Philippine independence had earlier been declared on June 12, 1898.

It hoped to send ripples down the archipelago.

And it did.

On the 5th of November that year, Negrenses took to the streets to claim their inalienable right to self-determination.

No other story in the archives of Negros wields greater sway in the evolution of Negrense heritage than this historic fight for independence from Spanish rule, and the consequent establishment of the Cantonal Republic of Negros.

A hundred twenty three years later, Cinco de Noviembre is an annual, province-wide holiday commemorating the brave spirit of Negrenses. And?

Sadly, much of this may be lost in today’s generation.

But then again, the young is not entirely to blame for not knowing about events in 1898, when their knowledge of history doesn’t even stretch back to as recently as Martial Law in the 1970s and 1980s.

It is up to the older generation to continue the noble mission of educating the young about this single most defining event in the narrative of Negros, Cinco de Noviembre.

For this reason, Negros Season of Culture marks the occasion each time it rolls around.

NSC was launched on this day in 2020, and this year 2021, NSC returns to deliver a fresh view of the memoirs.

Doing so confirms, Cinco de Noviembre is not just a day in history, but a constant wellspring of good vibes for all freedom-loving Filipinos, now and for all time.

Negros Season of Culture’s journey back in time begins with the two main characters of the saga, Gen. Aniceto Lacson of Talisay who led katipuneros from the north, and Gen. Juan Araneta of Bago who organized farm workers in the south.

The two converged in Bacolod to secure the surrender of the Spanish governor.

The production team of Negros Season of Culture sat down at length with descendants of the two generals to derive insight about them at the time that they lived, straight from inside their homes.

For Gen. Aniceto Lacson, the NSC team visited the actual set of the planning of the revolt.

Casa Grande, as it has been called, is a bahay-na-bato structure that sits in the middle of Gen. Lacson’s sugarcane plantation in Talisay City.

In this hacienda, katipuneros, or members of the Kataastaasan, Kagalanggalangang Katipunan ng mga Anak ng Bayan (KKK), were disguised as farm laborers awaiting the appointed day to start the revolution.

When the smoke settled, the Spanish forces in Negros surrendered and Gen. Lacson was elected President of the Cantonal Republic of Negros.

Casa Grande served as the country’s first presidential palace.
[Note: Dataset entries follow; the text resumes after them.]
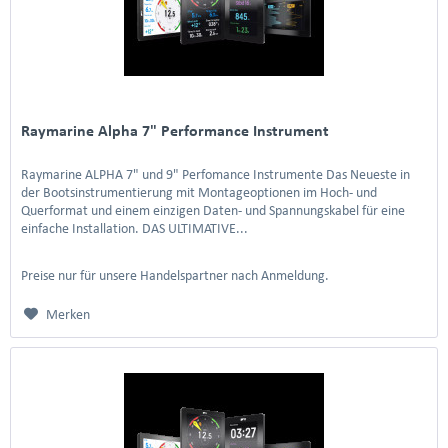
Raymarine Alpha 7" Performance Instrument
Raymarine ALPHA 7" und 9" Perfomance Instrumente Das Neueste in
der Bootsinstrumentierung mit Montageoptionen im Hoch- und
Querformat und einem einzigen Daten- und Spannungskabel für eine
einfache Installation. DAS ULTIMATIVE...
Preise nur für unsere Handelspartner nach Anmeldung.
Merken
At that time, Malacañang was being passed on from Spanish rulers to the Americans who, by virtue of the Treaty of Paris at the end of the Spanish-American War, subjugated the Spanish territories of Guam, Puerto Rico, and the Philippines.

The General Aniceto Lacson Ancestral Home was declared a National Historic Landmark by the National Historic Institute in 2002.

For Gen. Araneta, the NSC crew was welcomed into General Juan Araneta Residence and Landmark Museum in Bago City.

The house was given to the general by a relative shortly after the revolution.

It is fondly called by locals as Balay ni Tan Juan, since the general was previously a Capitan Municipal, hence the nickname Tan Juan.

The museum celebrates the role of Gen. Araneta as commander of the southern forces.

Here one discovers the ingenuity of the general through stories of makeshift cannons, made out of rolled bamboo mats and painted black, and improvised rifles fashioned from nipa fronds.

The silhouette of farm workers marching with artillery was enough to convince Spanish authorities to surrender.

The museum also includes testaments about illustrious children of Bago City, including a Senator and a Chief Justice, who offered sterling service in all branches of the national government through the years.

In 1978 the descendants of Gen. Juan Araneta donated the property to Bago City.

It was promptly declared a National Historical Landmark by the National Historical Commission.

On eve of another election year, Negros Season of Culture inspires you to reflect on what enables the Filipino to hope and move forward from crises, year after year.

Negrenses have been spared by moments of integrity, industry, and innovation punctuating the lives of their courageous forefathers.

Their stories, archaic if not forgotten, have the unenviable job of pleading with today’s young minds to pause, listen, and learn.

Negros Season of Culture offers to bridge the generational divide.